Ils font partie de l’anthologie des groupements. Giropharm et PHR sont deux pionniers des groupements de la pharma. Leurs dirigeants viennent de lâcher les rênes après une ou plusieurs décennies de bons et loyaux services. Retour sur des parcours atypiques.

Par Raphaëlle Bartet  

Une aventure humaine

Élu et réélu à la présidence de Giropharm, Franck Vanneste reste un pharmacien dans l’âme, dont la décennie à la tête d’un groupement fort de 540 officines lui a procuré « un bonheur humain immense ». Ses 600 adhérents, l’homme les connaît tous ou presque, grâce aux Tours de France qu’il a pris l’habitude d’effectuer. Le principe : « Faire 4 villes en 48 heures avec des réunions le midi et le soir ». Tel un homme politique en campagne, Franck Vanneste se souvient notamment d’un vol Strasbourg-Nantes qui n’a jamais eu lieu, le contraignant à trouver un avion pour Lyon, puis arriver à Bordeaux avant de rejoindre Poitiers. C’est aussi le récit de cette réunion censée se tenir pendant les éliminatoires d’une coupe du monde de foot et « commencée après le match qu’[on] a regardé tous ensemble ». Humain trop humain, l’ancien président de Giropharm raconte avoir vécu « une sacrée aventure » autour d’une équipe très soudée. « J’ai eu la chance de rencontrer des pharmaciens qui attendaient beaucoup de nous, me faisant souvent dire que Giropharm était une fée, tout en entretenant une relation privilégiée avec les salariés et les collaborateurs », relate celui qui était présent au moins 2 jours par semaine au siège. Le décès de son directeur administratif et financier et bras droit à l’âge de 42 ans a été « l’une des plus grosses peines que [j’ai] eue à vivre durant ma présidence ».

Je pense que les jeunes ont compris que la pharmacie est aussi une entreprise et le côté managérial leur plaît.

Les rencontres, ce sont aussi celles de « la grand-messe du groupement », le congrès annuel. « Elles m’ont permis de découvrir des personnalités que je n’aurais jamais croisées autrement, telles Adriana Karembeu, Thierry Lhermitte, Michel Cymes, Luc Ferry… ». La vie du groupement, comme pour toute entreprise pharmaceutique, a favorisé les entrevues, avec les laboratoires partenaires notamment. « Ils ont beaucoup compté pour moi car ils m’ont permis de voir les choses de l’autre côté de la barrière ». Une casquette qui a permis à l’ex-président de « jouer les choses gagnant-gagnant ».  

 

Virage du métier 

Franck Vanneste se souvient l’avoir dit à plusieurs reprises et bien avant 2020 : bientôt il y aurait un virage dans le métier.

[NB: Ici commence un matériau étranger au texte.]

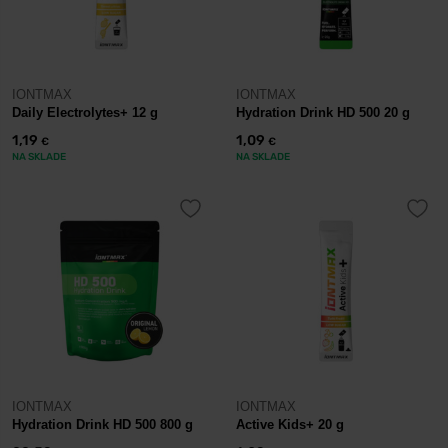
IONTMAX
IONTMAX
Daily Electrolytes+ 12 g
Hydration Drink HD 500 20 g
1,19
1,09
€
€
NA SKLADE
NA SKLADE
IONTMAX
IONTMAX
Hydration Drink HD 500 800 g
Active Kids+ 20 g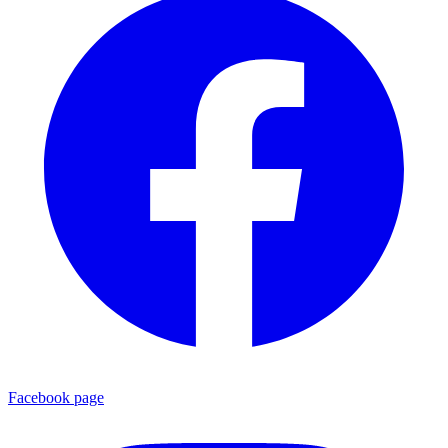
Facebook page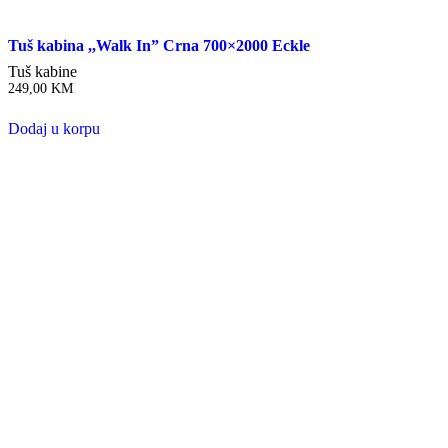
Tuš kabina ,,Walk In” Crna 700×2000 Eckle
Tuš kabine
249,00
KM
Dodaj u korpu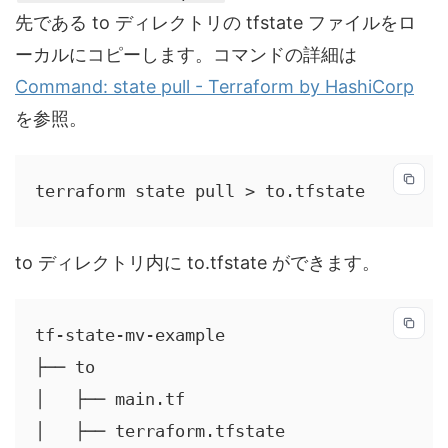
先である to ディレクトリの tfstate ファイルをロ
ーカルにコピーします。コマンドの詳細は
Command: state pull - Terraform by HashiCorp
を参照。
terraform state pull > to.tfstate
to ディレクトリ内に to.tfstate ができます。
tf-state-mv-example

├── to

│   ├── main.tf

│   ├── terraform.tfstate
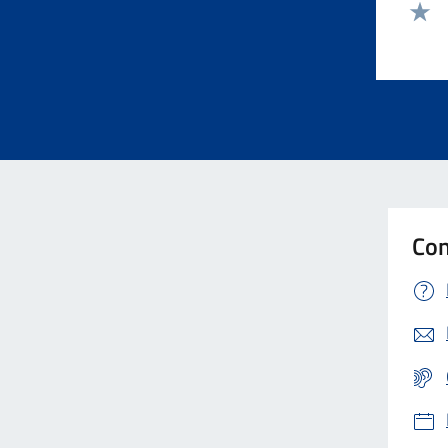
Valut
Valut
Con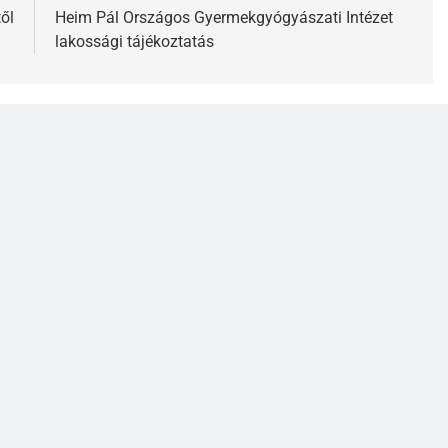
ől
Heim Pál Országos Gyermekgyógyászati Intézet
lakossági tájékoztatás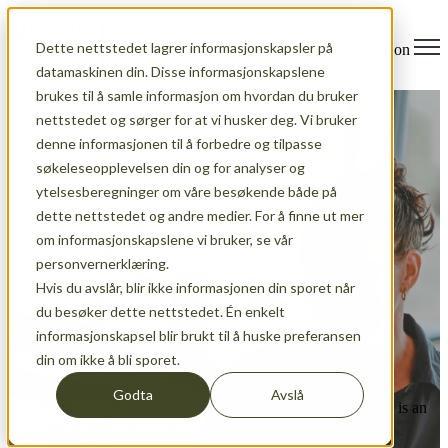
Dette nettstedet lagrer informasjonskapsler på
Open main navigation
datamaskinen din. Disse informasjonskapslene
brukes til å samle informasjon om hvordan du bruker
nettstedet og sørger for at vi husker deg. Vi bruker
denne informasjonen til å forbedre og tilpasse
søkeleseopplevelsen din og for analyser og
ytelsesberegninger om våre besøkende både på
dette nettstedet og andre medier. For å finne ut mer
om informasjonskapslene vi bruker, se vår
personvernerklæring.
Hvis du avslår, blir ikke informasjonen din sporet når
du besøker dette nettstedet. Én enkelt
informasjonskapsel blir brukt til å huske preferansen
Projects
din om ikke å bli sporet.
Projects are our gateway to connect our members with new
Godta
Avslå
opportunities, expand our network and build new skills. Here is an
overview of projects we are involved in.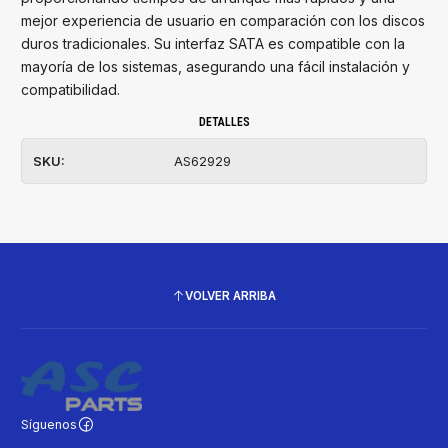
mejor experiencia de usuario en comparación con los discos
duros tradicionales. Su interfaz SATA es compatible con la
mayoría de los sistemas, asegurando una fácil instalación y
compatibilidad.
DETALLES
SKU:
AS62929
VOLVER ARRIBA
Síguenos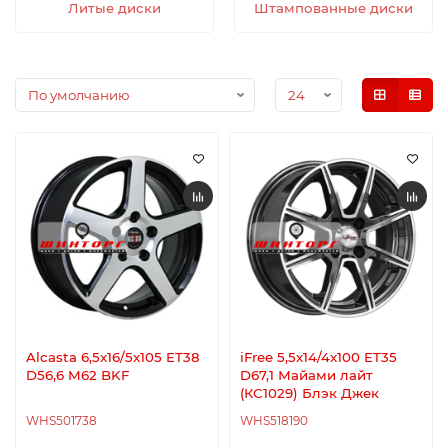
Литые диски
Штампованные диски
Alcasta 6,5x16/5x105 ET38
iFree 5,5x14/4x100 ET35
D56,6 M62 BKF
D67,1 Майами лайт
(КС1029) Блэк Джек
WHS501738
WHS518190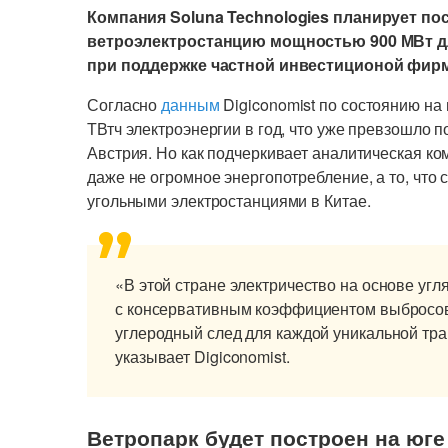
Компания Soluna Technologies планирует по
ветроэлектростанцию мощностью 900 МВт дл
при поддержке частной инвестиционой фирм
Согласно
данным
Digiconomist по состоянию на
ТВтч электроэнергии в год, что уже превзошло по
Австрия. Но как подчеркивает аналитическая к
даже не огромное энергопотребление, а то, что
угольными электростанциями в Китае.
«В этой стране электричество на основе угл
с консервативным коэффициентом выбросов
углеродный след для каждой уникальной тра
указывает Digiconomist.
Ветропарк будет построен на юг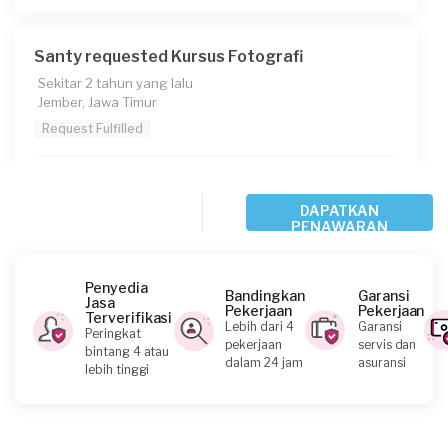
Santy requested Kursus Fotografi
Sekitar 2 tahun yang lalu
Jember, Jawa Timur
Request Fulfilled
Rp1.000.001 - Rp2.500.000
DAPATKAN
PENAWARAN
Muhammad Al Fanny requested Kursus
Fotografi
Penyedia
Bandingkan
Garansi
Hampir 5 tahun yang lalu
Jasa
Pekerjaan
Pekerjaan
Banyuwangi, Jawa Timur
Terverifikasi
Lebih dari 4
Garansi
Peringkat
Request Fulfilled
pekerjaan
servis dan
bintang 4 atau
dalam 24 jam
asuransi
lebih tinggi
Rp 1.000.001 - 2.500.000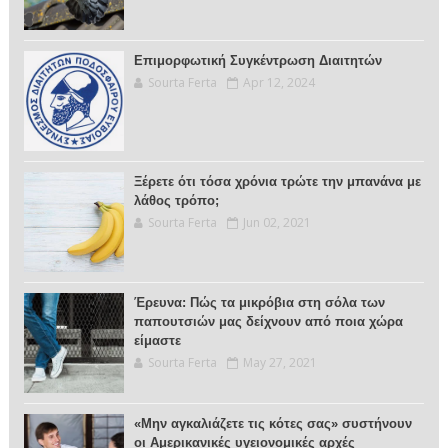
Επιμορφωτική Συγκέντρωση Διαιτητών
Sourta Ferta
Apr 12, 2024
Ξέρετε ότι τόσα χρόνια τρώτε την μπανάνα με
λάθος τρόπο;
Sourta Ferta
Jun 02, 2021
Έρευνα: Πώς τα μικρόβια στη σόλα των
παπουτσιών μας δείχνουν από ποια χώρα
είμαστε
Sourta Ferta
May 27, 2021
«Μην αγκαλιάζετε τις κότες σας» συστήνουν
οι Αμερικανικές υγειονομικές αρχές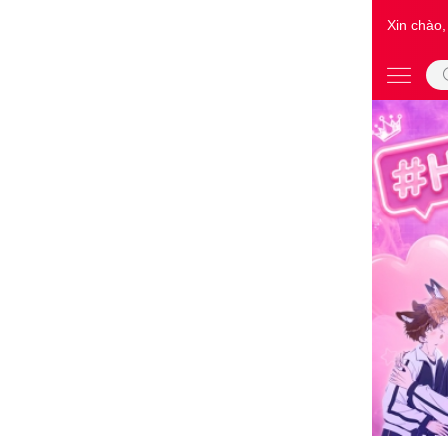
Xin chào,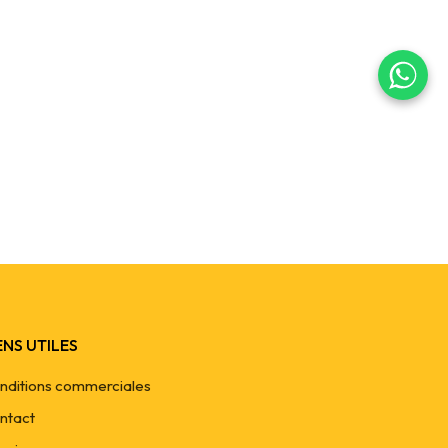
ère Jaune étanche
ENS UTILES
nditions commerciales
ntact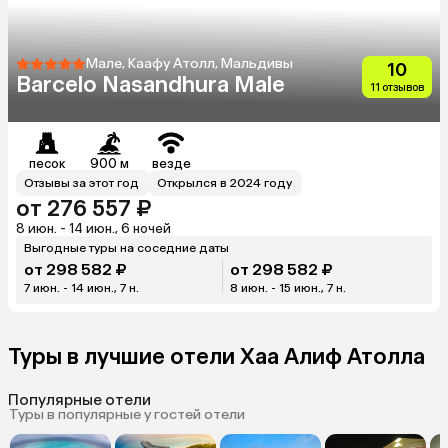
Мале, Каафу Атолл, Мальдивы
10
Barcelo Nasandhura Male
11 отзывов
песок
900 м
везде
Отзывы за этот год
Открылся в 2024 году
от 276 557 ₽
8 июн. - 14 июн., 6 ночей
Выгодные туры на соседние даты
от 298 582 ₽
от 298 582 ₽
7 июн. - 14 июн., 7 н.
8 июн. - 15 июн., 7 н.
Туры в лучшие отели Хаа Алиф Атолла
Популярные отели
Туры в популярные у гостей отели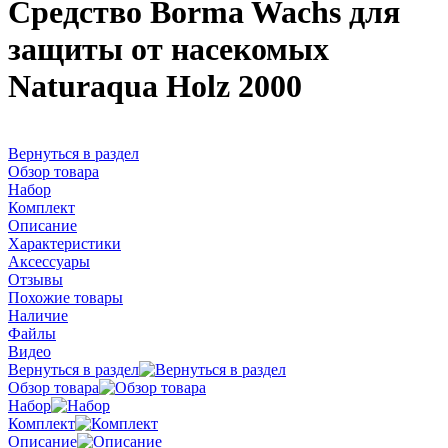
Средство Borma Wachs для
защиты от насекомых
Naturaqua Holz 2000
Вернуться в раздел
Обзор товара
Набор
Комплект
Описание
Характеристики
Аксессуары
Отзывы
Похожие товары
Наличие
Файлы
Видео
Вернуться в раздел
Обзор товара
Набор
Комплект
Описание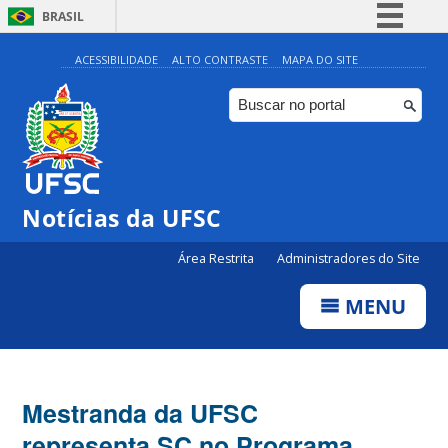
BRASIL
Simplifique!
ACESSIBILIDADE
ALTO CONTRASTE
MAPA DO SITE
Comunica BR
Participe
Acesso à informação
Legislação
Notícias da UFSC
Canais
Área Restrita
Administradores do Site
MENU
Mestranda da UFSC
representa SC no Programa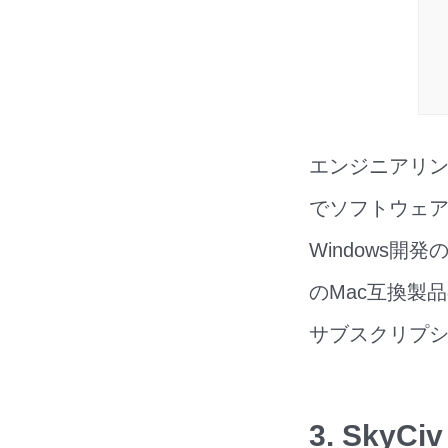
エンジニアリン
でソフトウェアを
Windows開
のMac互換製品
サブスクリプシ
3. SkyCiv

Il l’a répété depuis la prise de son mandat. La loi HPST « qui a mis le pharmacien davantage en avant, faisant de lui un membre à part entière de l’équipe de soins du patient » lui a donné raison. La crise du Covid-19, pendant laquelle sa mission de président s’est achevée, ne fait que confirmer ce tournant. « Ma dernière année a été une révolution. Il a fallu se battre. En mars 2020, nous luttions pour avoir des masques, du gel hydroalcoolique, des tests… puis l’organisation dans les pharmacies ! Il fallait les protéger avec les mesures barrières. C’est l’année la plus dure que j’ai vécue, mais que le métier est beau ! » Heureux de voir évoluer le rôle du pharmacien d’officine, le titulaire ne se lasse pas d’accueillir les jeunes « venir vers [nous] et faire le choix de l’officine, quel bonheur de voir que demain il y aura une relève ! ». Il nous confie qu’on le lui a toujours affirmé : pour être pharmacien, il faut aussi être un chef d’entreprise. « Je pense que les jeunes le sont beaucoup plus que nous ne l’étions. Ils ont compris que la pharmacie est aussi une entreprise et le côté managérial leur plaît. » S’il fait partie d’une génération qui mesurait moins cet aspect des choses, Franck Vanneste constate que le pharmacien est aujourd’hui coiffé d’une double casquette de soignant et de dirigeant.

 

Travail d’équipe 

Il voit Giropharm comme un groupement phare qui a toujours été « axé santé ». « Nous avons été les seuls à avoir créé un département santé, qualité formation. Depuis, un pôle entier est dédié à cette thématique. Et quand on voit à quel point le métier est en train d’évoluer vers une mission de soignant, nous avons toutes les armes en main par rapport à d’autres. » Si la concurrence est plus rude aujourd’hui, l’ex-patron pense que son groupement a toujours eu une longueur d’avance et le croit promis à un très bel avenir. « Si je n’avais pas lâché mon officine, j’aurais beaucoup aimé rester président chez Giropharm pendant encore quelques années. »

Un travail d’équipe, et pas d’un seul homme ! « N’importe quel dirigeant, seul, n’est pas grand- chose », rappelle Franck Vanneste. « C’est tous ensemble qu’on a mis Giropharm sur les rails de l’avenir. »


Oser et combattre !

Après 30 ans passés à la tête de Pharmacie Référence Groupe, qu’il a fondé, Lucien Bennatan est fier d’avoir osé et mis en œuvre son « combat pour la renaissance du pharmacien comme acteur de santé ». Le président de PHR se souvient des débuts, « quand on [nous] traitait, à l’époque, d’épicier et de commerçant ». Sa lutte fut de démontrer qu’un pharmacien est avant tout un professionnel de la santé. 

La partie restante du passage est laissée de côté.